The argument here is not against Buddhism but against its politicisation. In fact, politicisation of any religion is detrimental to the mundane life of any society and particularly of plural societies. Europe and the West realised this truth long ago and kept the state and Church separate. Singapore was born with a secular model. Both are prospering. There is no way to find unity in diversity when one component of that plurality is treated more preferentially than others by the state. When the social foundation is cracking with divisions and discrimination how could the super structure built on it remain stable? 

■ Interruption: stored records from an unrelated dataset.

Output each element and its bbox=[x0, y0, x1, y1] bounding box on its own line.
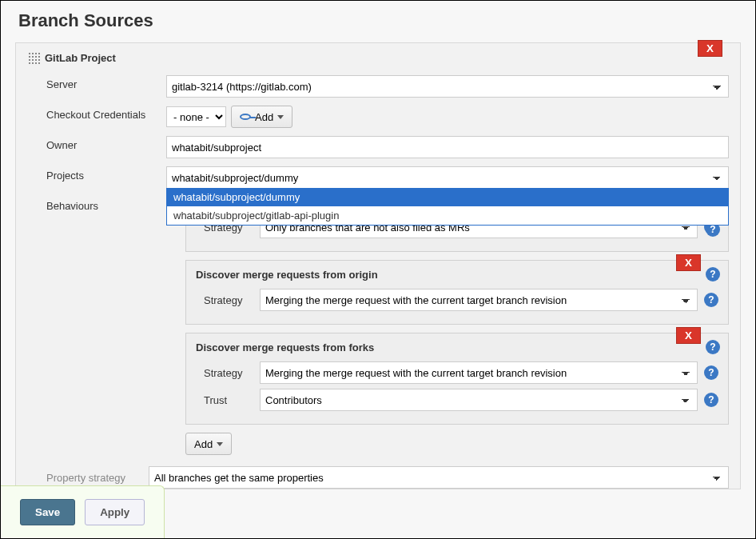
projects-option[interactable]: whatabit/subproject/gitlab-api-plugin bbox=[167, 206, 728, 225]
help-icon[interactable]: ? bbox=[704, 293, 718, 307]
owner-label: Owner bbox=[46, 136, 166, 151]
projects-dropdown: whatabit/subproject/dummy whatabit/subpr… bbox=[166, 188, 729, 226]
behaviour-title: Discover merge requests from origin bbox=[196, 269, 718, 281]
behaviour-mr-forks: X ? Discover merge requests from forks S… bbox=[185, 333, 729, 425]
property-strategy-label: Property strategy bbox=[27, 472, 147, 484]
property-strategy-select[interactable]: All branches get the same properties bbox=[149, 466, 729, 489]
strategy-label: Strategy bbox=[196, 367, 253, 379]
help-icon[interactable]: ? bbox=[706, 267, 720, 281]
delete-source-button[interactable]: X bbox=[698, 40, 722, 57]
gitlab-project-section: X GitLab Project Server gitlab-3214 (htt… bbox=[15, 42, 741, 489]
mr-forks-trust-select[interactable]: Contributors bbox=[260, 389, 698, 411]
server-label: Server bbox=[46, 75, 166, 90]
footer-actions: Save Apply bbox=[1, 485, 165, 538]
credentials-select[interactable]: - none - bbox=[166, 106, 226, 127]
projects-select[interactable]: whatabit/subproject/dummy bbox=[166, 166, 729, 189]
behaviours-label: Behaviours bbox=[46, 197, 166, 212]
add-credentials-label: Add bbox=[255, 111, 273, 123]
help-icon[interactable]: ? bbox=[706, 340, 720, 354]
drag-handle-icon[interactable] bbox=[27, 51, 40, 64]
behaviour-mr-origin: X ? Discover merge requests from origin … bbox=[185, 260, 729, 325]
apply-button[interactable]: Apply bbox=[85, 499, 145, 525]
mr-origin-strategy-select[interactable]: Merging the merge request with the curre… bbox=[260, 289, 698, 311]
page-title: Branch Sources bbox=[15, 10, 741, 31]
delete-behaviour-button[interactable]: X bbox=[676, 327, 701, 344]
projects-option[interactable]: whatabit/subproject/dummy bbox=[167, 188, 728, 206]
add-credentials-button[interactable]: Add bbox=[231, 106, 292, 128]
mr-forks-strategy-select[interactable]: Merging the merge request with the curre… bbox=[260, 361, 698, 384]
projects-label: Projects bbox=[46, 166, 166, 182]
help-icon[interactable]: ? bbox=[704, 365, 718, 380]
server-select[interactable]: gitlab-3214 (https://gitlab.com) bbox=[166, 75, 729, 98]
help-icon[interactable]: ? bbox=[704, 393, 718, 407]
key-icon bbox=[240, 114, 251, 120]
add-behaviour-button[interactable]: Add bbox=[185, 433, 232, 455]
add-behaviour-label: Add bbox=[194, 438, 213, 450]
chevron-down-icon bbox=[217, 442, 223, 446]
checkout-credentials-label: Checkout Credentials bbox=[46, 106, 166, 121]
chevron-down-icon bbox=[277, 115, 284, 119]
strategy-label: Strategy bbox=[196, 294, 253, 306]
behaviour-title: Discover merge requests from forks bbox=[196, 341, 718, 353]
owner-input[interactable] bbox=[166, 136, 729, 158]
delete-behaviour-button[interactable]: X bbox=[676, 254, 701, 271]
section-title: GitLab Project bbox=[45, 52, 116, 64]
save-button[interactable]: Save bbox=[20, 499, 75, 525]
trust-label: Trust bbox=[196, 394, 253, 406]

Basically, an economy is built by the people for the people. It is the synergy produced by their total effort that enables the economy to reach its full potential. Other inputs enumerated in textbooks are all secondary. The effort of people is the primary input. When one-third of the population is treated by the state less equally than the other two-third and therefore remain frustrated, uncommitted and un-cooperative with the state’s call for development, the volume of synergy produced in that economy would obviously be suboptimal.

There may be periodic affluence at times due to certain fortuitous circumstances but sustained growth at optimum level is not possible. How then could one expect the economy to deliver prosperity and splendour? Under the current regime even its favoured two-third has begun to lose hope in its economic future. It is therefore the contention of this essay that even if the world outside were to recover from the current depression Sri Lanka would remain crisis ridden. The real seeds of economic crisis are elsewhere and buried in the country’s socio-political foundation. A new secular constitution and privatisation of religion therefore become indispensable to stop the rot, restore democracy and revive economic development. 


(The writer is attached to the School of Business and Governance, Murdoch University, Western Australia.)